Hotel bardzo dobry, chociaż Bułgaria a np. Turcja to lata świetlne. Ogromny plus za cisze i spokój, ale być może wynikał z tego, ze byliśmy we wrzesniu poza sezonem. Duży pokój, choć sprzątanie pozostawiało sporo do życzenia - sprzątane codziennie, wymieniane ręczniki, ale jednak niepodomywane (np. umywalka) i niedokładnie odkurzane, o ile w ogóle. Hotel jest kameralny, ale np. brakuje ogrodu. Możliwość siedzenia wyłącznie przy basenie bądź w małym barze na zewnątrz. Minus - płatność w barze tylko gotówka. Ogromne kolejki przy kolacji do ciepłego bufetu, ale np. plusem jest, ze nie sprawdzają pokoju do śniadania i kolacji, co pozwala na kilkukrotne wejście na posiłek, np. o 18 i przed 21. Wybór nie był jakiś ogromny, ale jedzenie bardzo smaczne.
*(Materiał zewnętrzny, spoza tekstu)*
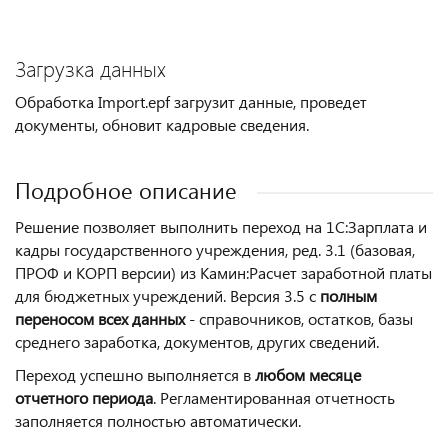
Загрузка данных
Обработка Import.epf загрузит данные, проведет
документы, обновит кадровые сведения.
Подробное описание
Решение позволяет выполнить переход на 1С:Зарплата и
кадры государственного учреждения, ред. 3.1 (базовая,
ПРОФ и КОРП версии) из Камин:Расчет заработной платы
для бюджетных учреждений. Версия 3.5 с
полным
переносом всех данных
- справочников, остатков, базы
среднего заработка, документов, других сведений.
Переход успешно выполняется в
любом месяце
отчетного периода
. Регламентированная отчетность
заполняется полностью автоматически.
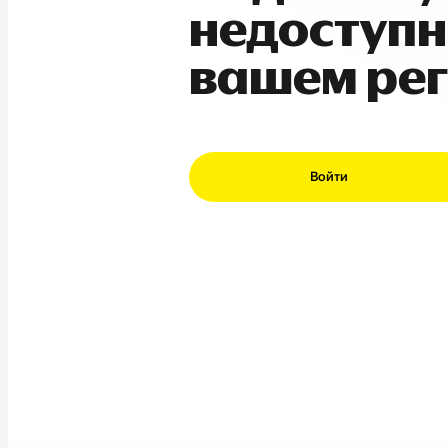
недоступн
вашем ре
Войти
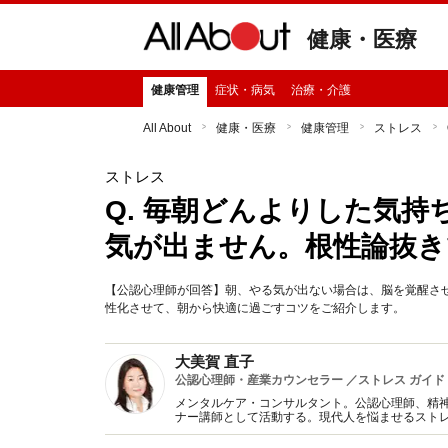
健康・医療
健康管理
症状・病気
治療・介護
All About
健康・医療
健康管理
ストレス
ストレス
Q. 毎朝どんよりした気
気が出ません。根性論抜き
【公認心理師が回答】朝、やる気が出ない場合は、脳を覚醒さ
性化させて、朝から快適に過ごすコツをご紹介します。
大美賀 直子
公認心理師・産業カウンセラー ／ストレス ガイド
メンタルケア・コンサルタント。公認心理師、精
ナー講師として活動する。現代人を悩ませるスト
アに関する著書・監修多数。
Do kolacji bezpłatnie wina, piwo oraz inne napoje. Blisko do plaży i do centrum Słonecznego Brzegu (ok. 10 minut piechotą). Hotel położony w bocznej uliczce, co pozwalało odpocząć od zgiełku miasta, a jednocześnie tylko kilka metrów od głównej ulicy. Zaraz obok supermarkety, piekarnia, restauracje i dosłownie 40 m dalej przystanek autobusowy. Ogólnie polecam, jeśli ktoś lubi przyzwoity standard za rozsądną cene, bez tureckich luksusów.
Zakwaterowanie
Pokoje na kartę, dość przestronne. Porządna łazienka z wanna, suszarka, ręczniki, zawsze ciepła woda, papier toaletowy na zapas. 2 wielkie łóżka, szafa, telewizor - mógł być powieszony na ścianie i większy, i lepszy wybór kanałów - u nas mrowiło. Balkon z możliwością powieszenia prania i ręczników. Dwa krzesełka i stolik. Sporo pokoi wychodzi na basen. Okna pokoi są slabo wyciszone i wieczorem słychać było rozmowy i muzykę z baru na dole.
Wyżywienie
Jedzenie bardzo smaczne, choć wybor średni w porównaniu np. do hoteli w Turcji. Ale to, co było serwowane dobrze doprawione i estetycznie podane. Śniadania - owsianka, pieczywo, sałatki, sery i wędliny bardzo dobrej jakości. Jajka sadzone, jajecznica - o dziwo tez z bardzo dobrych jajek. Kolejki do kawy, mimo 3 automatów. Kolacje - ciepły bufet- codziennie cos innego, kurczak bardzo dobrze przyrządzony, również potrawy typowo bułgarskie, kilka razy ryba - choć przeciągnięta i sucha. Napoje do kolacji- wina i piwo z kija, woda, napoje słodzone. Duży wybór lodów, bezy, owoce: arbuz, melon, jabłka.
Obsługa w hotelu
Minus - ręczniki basenowe nie za depozytem, ale płatne 6 lv od ręcznika. Możliwość płatności karta, brak podatku turystycznego. Pokój dostaliśmy dopiero o 14, ale można zostawić bagaże w zamkniętym pokoju. Ponoć można dostać czajnik za darmo do pokoju, ale nie korzystaliśmy. 2 baseny - jeden głębszy, ale woda okropnie zimna, drugi płytszy - woda przyzwoita. Wystarczająca ilość leżaków na obu basenach, nigdy nie było tłoku. Baseny małe, kameralne. Totalny brak animacji itd, ale tez tego nie oczekiwałam. Na basenie ratownik. Basen długo otwarty bo bodajże od 6 do 19.
Plaża
Plaże w Bułgarii sa zjawiskowe. Długa linia brzegowa, można na piechotę przejść sie do Nessebyru. Plaża szeroka, piaszczysta, z mięciutkim piaskiem. Mozna wypożyczyć leżaki, chc drogo, ale jest tez mnóstwo miejsca, żeby rozłożyć sie blisko wody na ręczniku. Plaza niezatłoczona. Daleko w morze płytkie zejście, ok 30-40 m wgłąb morza płytko do ud. Woda czyta, bardzo ciepła. Bardzo dużo plaż strzeżonych, boje. ratownicy gwiżdżą i pilnują porządku, ale można tez wybrać część niestrzeżoną. Z plaży rozciąga sie piękny widok na Nessebar i okolcę. Noca efekt jest jeszcze lepszy. Koło plaży jest deptak ze straganami, budkami do jedzenia i restauracjami. Plaza jest bardzo blisko, jakieś 300 m od hotelu. I ten mięciutki piasek, zarówno na plaży jak i przy stopniowym wejściu do morza - bajka.